Dr Sindi van Zyl explains how to have “The Talk” with your children, and when.
Talking sex with your kids
“Mom, where do babies come from?” “Dad, where did I come from?” Have you heard these questions from your children? And if yes, how did you feel? The sex talk is probably one of the hardest things that any parent, caregiver or legal guardian will ever have to face. Many of our fears about discussing sex with our children come from the fact that we did not have proper sex talk with our parents. Even after getting marriage, I did not get a semblance of a sex talk from my mother! So, I decided that I would not allow my children to go through the same. One of the principles I stick to is that you need to have given your child “The Talk” by the age of eight. This is because once they hear about sex or puberty from other sources, they get embarrassed when you try and introduce the topic, and even don’t want to discuss it. So, it’s always best for them to hear about it from you or their caregiver. Make it clear to them that should they hear anything else, whether from the playground, classroom or WhatsApp, they should come back to you to verify the information. Need to be their primary source of information and education around all matters regarding sex, sexuality and consent. And, if they know that they can be open with you about sex, they will tell you if something goes wrong. You need to be their first point of call if anything happens, be it sexual assault or rape. So, here is a guideline on how and when to talk them.
Four years old
Children are generally not aware of their genitalia or yours till the age of four. That is when they start noticing that mommy and daddy have different parts. Once they are able to recognise that the opposite sex’s genitals are different from theirs, you need to start using the correct terminology. Nicknames such as “pipi” and “khekhe” may be cute, but you need to transition to proper names – penis and vagina. This is in preparation for the sex talk at a later stage because you will have to use those terms.
Five years old
Around this age, kids are aware of pregnancy. They are now curious about where they come from, and may see or hear things about sex. This is the right time to start discussing babies and where they come from. But, do this in a very age-appropriate manner. Say your child asks: “Mom, where did I come from?” You cannot tell them that they came from a stork or were delivered by Mr Delivery. Explain that your egg and dad’s sperm came together; that is how the baby ended up growing in your tummy and were born.
Six years and older
At this age, you can expand concepts and go into more depth. Explain where egg comes from. Tell your child that every month, a woman produces an egg. During sex, the man ejaculates and the semen has sperm, which then fertilises the egg. By the age of eight, you want to have cemented these concepts, and should be speaking confidently to your child about a penis, vagina, semen, ejaculation, menstruation and wet dreams. And, as you go along you will expand and build on those concepts as is necessary.

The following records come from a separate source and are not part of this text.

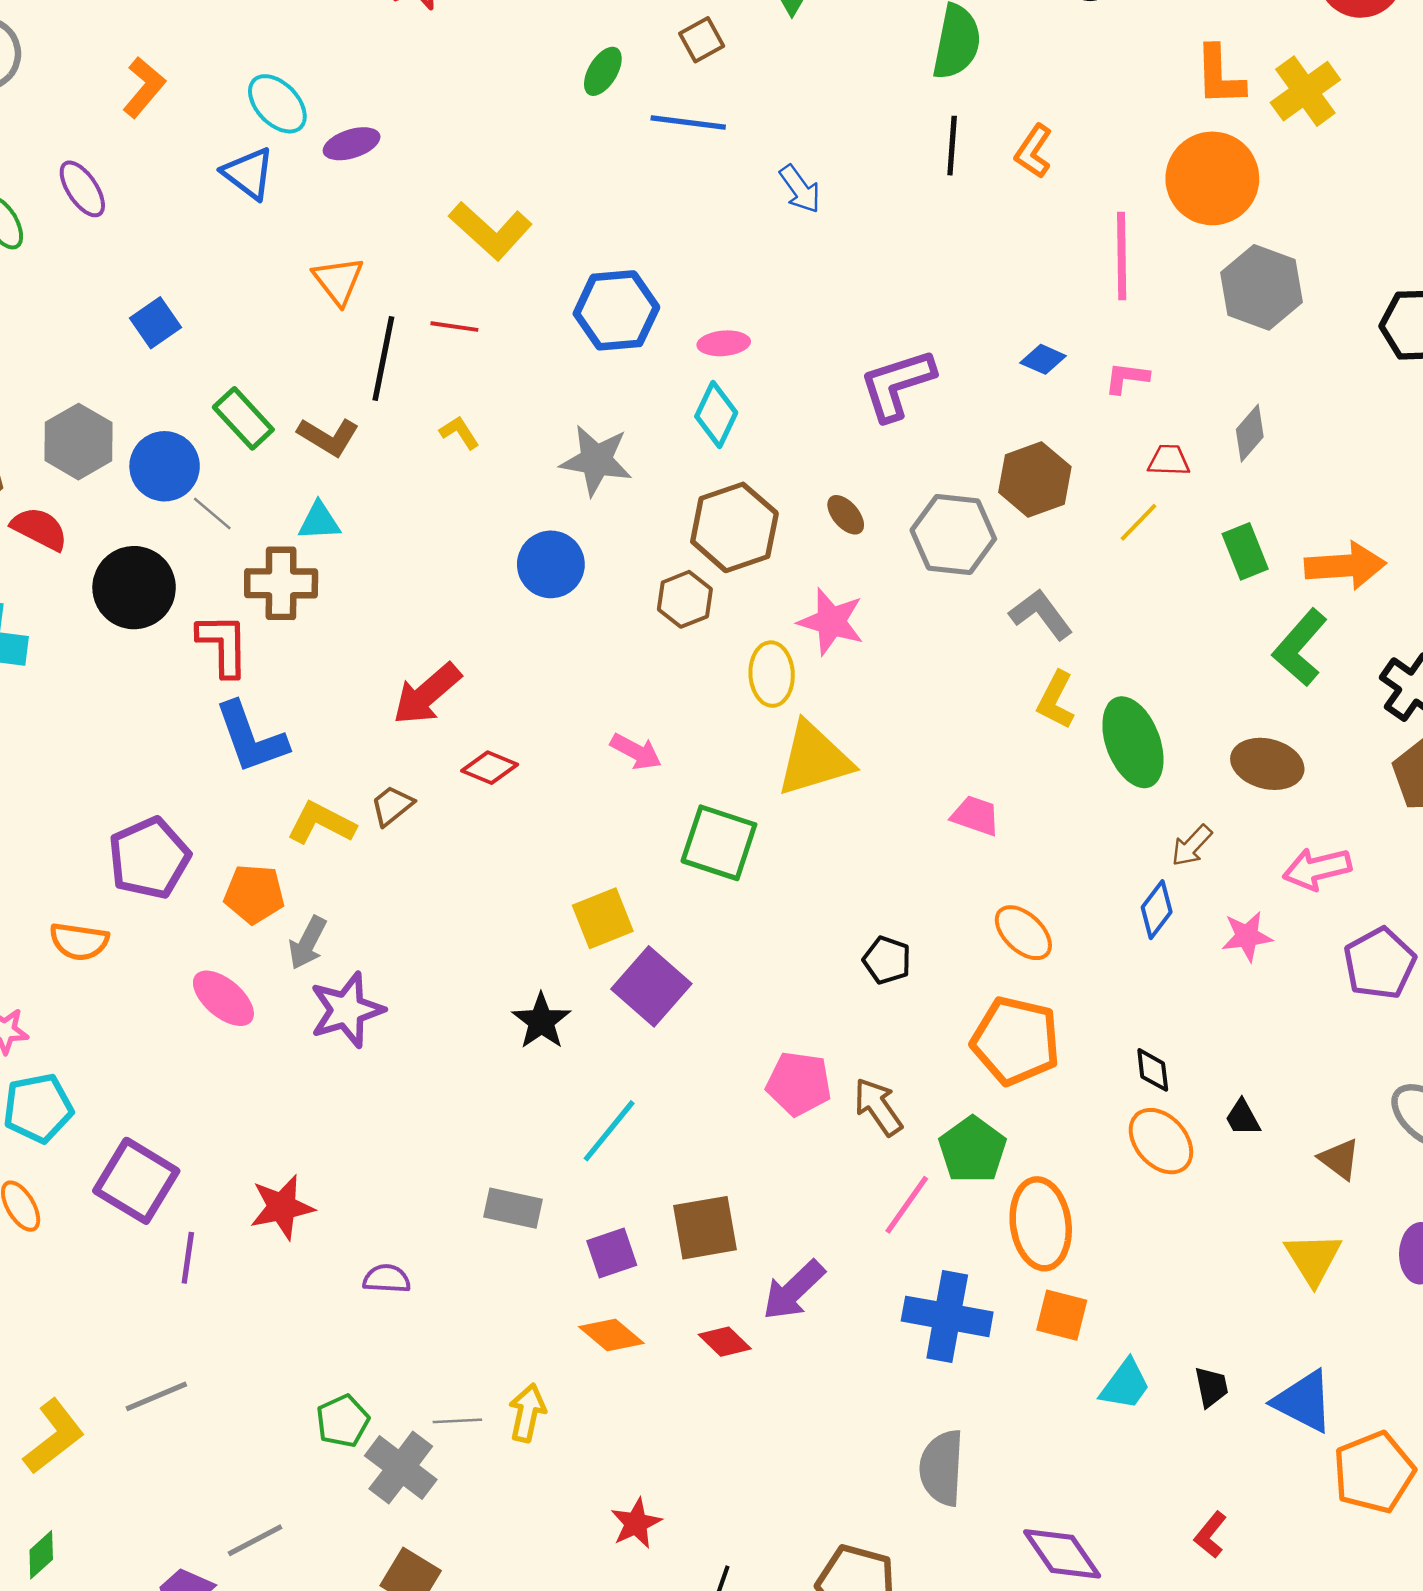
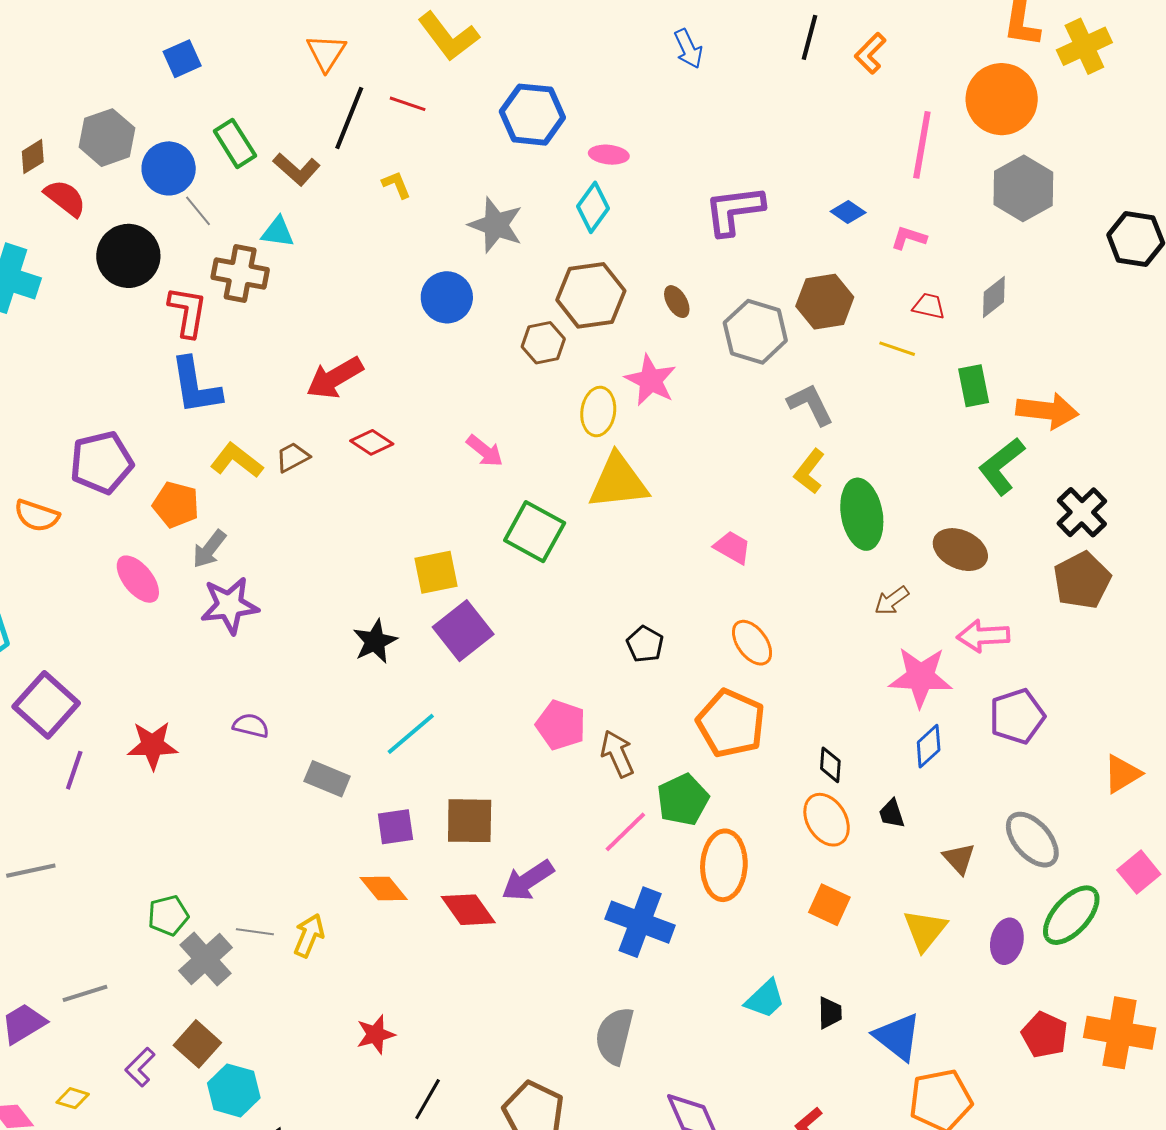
yellow line: (1139, 522) -> (897, 349), turned 54
blue diamond: (1157, 910) -> (929, 746), moved
pink star: (1247, 936) -> (921, 677), size x1.6
purple semicircle: (387, 1279) -> (251, 726), moved
orange square: (1062, 1315) -> (829, 905), moved
red diamond: (725, 1342) -> (468, 910), size x1.4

Where do you give the talk?
Choose a venue that your child can’t run away from. If you’re going to do this at home, they may walk to their room and lock themselves in. So, do this at a public place; either a park or their favourite restaurant. But, make sure that this is a place where they will have no option but to give you their undivided attention. The second thing is to write points down. Note down exactly what you want to discuss because you need to be confident when delivering this message. If you fumble around, look down or get embarrassed, then your child is not going to believe you. So, it is important to be confident about what you want to say. Keep it simple, use the correct terminology and cover every topic. If you have missed the eight-year-old mark, then start the conversation now because you have some catching up to do.
Consent and bodily autonomy
Consent is important to cover when discussing sex with your children. And, this issue starts at a very early age. One of the best analogies that I have ever received was from my 10-year-old daughter. At school, they were taught about the traffic light – red is for no, orange is for maybe and green is for yes. The green zone is from the top of the head to the neck. And, this area is reserved for kisses from parents and grandparents. The orange zone is from the neck down to the navel. And, it is reserved for healthcare professionals examining them in the presence of a parent. The red zone, from the navel going downwards, is the no-go zone. It is strictly reserved for healthcare professionals examining them, and in the presence of a parent. So, once kids understand which part of their bodies are no-go zones, and that “no” is a full sentence, you need to keep reiterating this message. If anybody touches them inappropriately in the orange or red zone, then they need to tell you, regardless of who that person is. It is unfortunate that most children are abused by someone that they know and trust. So, keep reinforcing the message that if your child is touched inappropriately, they need to let you know immediately.